• _Exercise materials_:

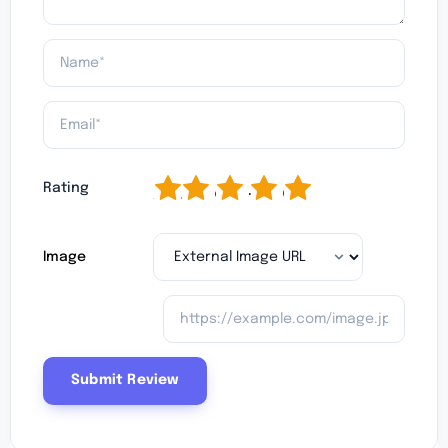
1
2
3
4
5
Rating
Image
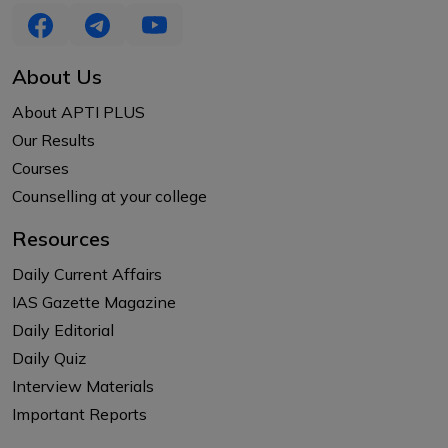
About Us
About APTI PLUS
Our Results
Courses
Counselling at your college
Resources
Daily Current Affairs
IAS Gazette Magazine
Daily Editorial
Daily Quiz
Interview Materials
Important Reports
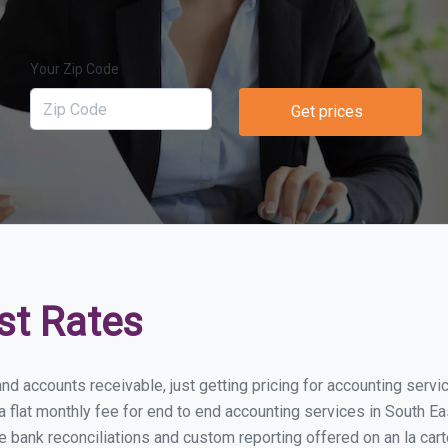
Your Zip Code
Get prices
st Rates
nd accounts receivable, just getting pricing for accounting serv
lat monthly fee for end to end accounting services in South East
e bank reconciliations and custom reporting offered on an la car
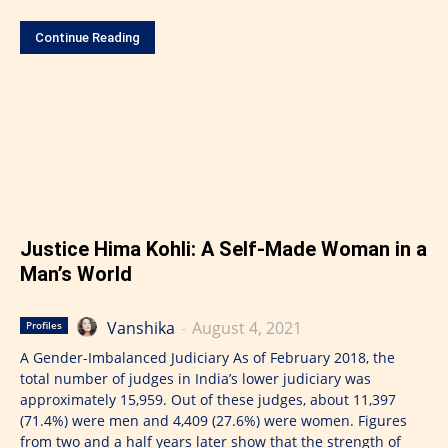
Continue Reading
Justice Hima Kohli: A Self-Made Woman in a
Man’s World
Vanshika
-
August 4, 2021
Profiles
A Gender-Imbalanced Judiciary As of February 2018, the
total number of judges in India’s lower judiciary was
approximately 15,959. Out of these judges, about 11,397
(71.4%) were men and 4,409 (27.6%) were women. Figures
from two and a half years later show that the strength of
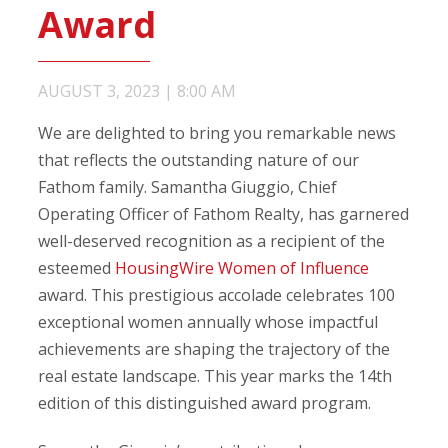
Award
AUGUST 3, 2023
|
8:00 AM
We are delighted to bring you remarkable news
that reflects the outstanding nature of our
Fathom family. Samantha Giuggio, Chief
Operating Officer of Fathom Realty, has garnered
well-deserved recognition as a recipient of the
esteemed
HousingWire Women of Influence
award. This prestigious accolade celebrates 100
exceptional women annually whose impactful
achievements are shaping the trajectory of the
real estate landscape. This year marks the 14th
edition of this distinguished award program.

• _What the exercise asks_:
Set down each entry above exactly as it appears. Omit the pictures.

• _Output below_:
1
2
3
4
5
Rating
Image
About Us
About APTI PLUS
Our Results
Courses
Counselling at your college
Resources
Daily Current Affairs
IAS Gazette Magazine
Daily Editorial
Daily Quiz
Interview Materials
Important Reports
Your Zip Code
Get prices
st Rates
nd accounts receivable, just getting pricing for accounting serv
lat monthly fee for end to end accounting services in South East
e bank reconciliations and custom reporting offered on an la car
Continue Reading
Justice Hima Kohli: A Self-Made Woman in a
Man’s World
Vanshika
-
August 4, 2021
Profiles
A Gender-Imbalanced Judiciary As of February 2018, the
total number of judges in India’s lower judiciary was
approximately 15,959. Out of these judges, about 11,397
(71.4%) were men and 4,409 (27.6%) were women. Figures
from two and a half years later show that the strength of
Award
AUGUST 3, 2023
|
8:00 AM
We are delighted to bring you remarkable news
that reflects the outstanding nature of our
Fathom family. Samantha Giuggio, Chief
Operating Officer of Fathom Realty, has garnered
well-deserved recognition as a recipient of the
esteemed
HousingWire Women of Influence
award. This prestigious accolade celebrates 100
exceptional women annually whose impactful
achievements are shaping the trajectory of the
real estate landscape. This year marks the 14th
edition of this distinguished award program.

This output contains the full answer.